■ TASK DIRECTIONS:
Output exactly those lines of the data that lie between the line containing "採用。レザーのパイピングがポイントになります。背面のフ" and the final line, both ends counted.

■ RECORDS SHOWN:
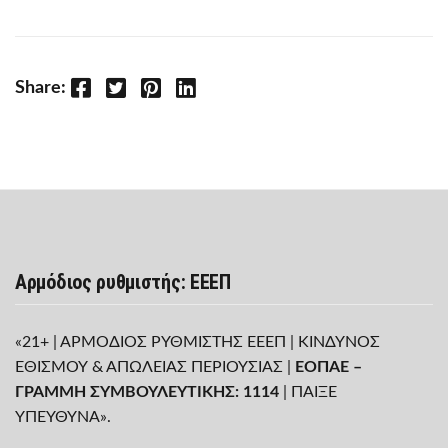
Facebook
Twitter
Pinterest
LinkedIn
Share:
Αρμόδιος ρυθμιστής: ΕΕΕΠ
«21+ | ΑΡΜΟΔΙΟΣ ΡΥΘΜΙΣΤΗΣ ΕΕΕΠ | ΚΙΝΔΥΝΟΣ
ΕΘΙΣΜΟΥ & ΑΠΩΛΕΙΑΣ ΠΕΡΙΟΥΣΙΑΣ |
ΕΟΠΑΕ –
ΓΡΑΜΜΗ ΣΥΜΒΟΥΛΕΥΤΙΚΗΣ: 1114
| ΠΑΙΞΕ
ΥΠΕΥΘΥΝΑ».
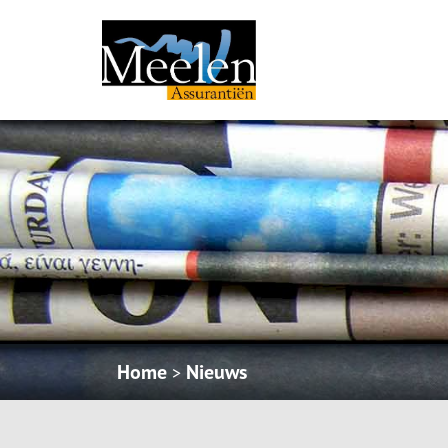
Home
Nieuws
>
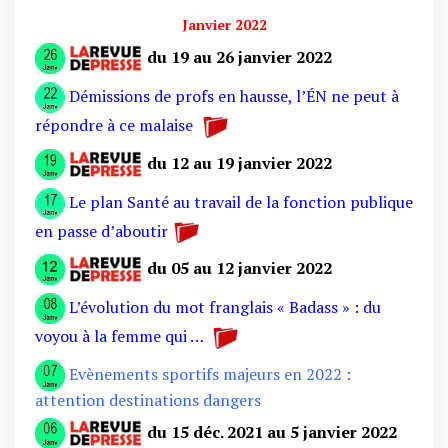
Janvier 2022
du
19 au 26 janvier 2022
Démissions de profs en hausse, l’ÉN ne peut à
répondre à ce malaise
du 12 au 19 janvier 2022
Le plan Santé au travail de la fonction publique
en passe d’aboutir
du 05 au 12 janvier 2022
L’évolution du mot franglais « Badass » : du
voyou à la femme qui …
Evènements sportifs majeurs en 2022 :
attention destinations dangers
du 15 déc. 2021 au 5 janvier 2022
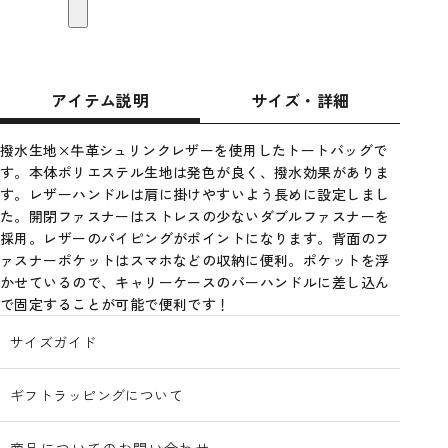
アイテム説明
サイズ・詳細
撥水生地×牛革シュリンクレザーを使用したトートバッグで
す。本体ポリエステル生地は発色が良く、撥水効果がありま
す。レザーハンドルは肩に掛けやすいよう長めに設定しまし
た。開閉ファスナーはストレスの少ないダブルファスナーを
採用。レザーのパイピングがポイントになります。背面のフ
ァスナーポケットはスマホなどの収納に便利。ポケットを浮
かせているので、キャリーケースのバーハンドルに差し込ん
で固定することが可能で便利です！
サイズガイド
ギフトラッピングについて
商品についてのお問い合わせ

■ FINISHED EXERCISE:
採用。レザーのパイピングがポイントになります。背面のフ
ァスナーポケットはスマホなどの収納に便利。ポケットを浮
かせているので、キャリーケースのバーハンドルに差し込ん
で固定することが可能で便利です！
サイズガイド
ギフトラッピングについて
商品についてのお問い合わせ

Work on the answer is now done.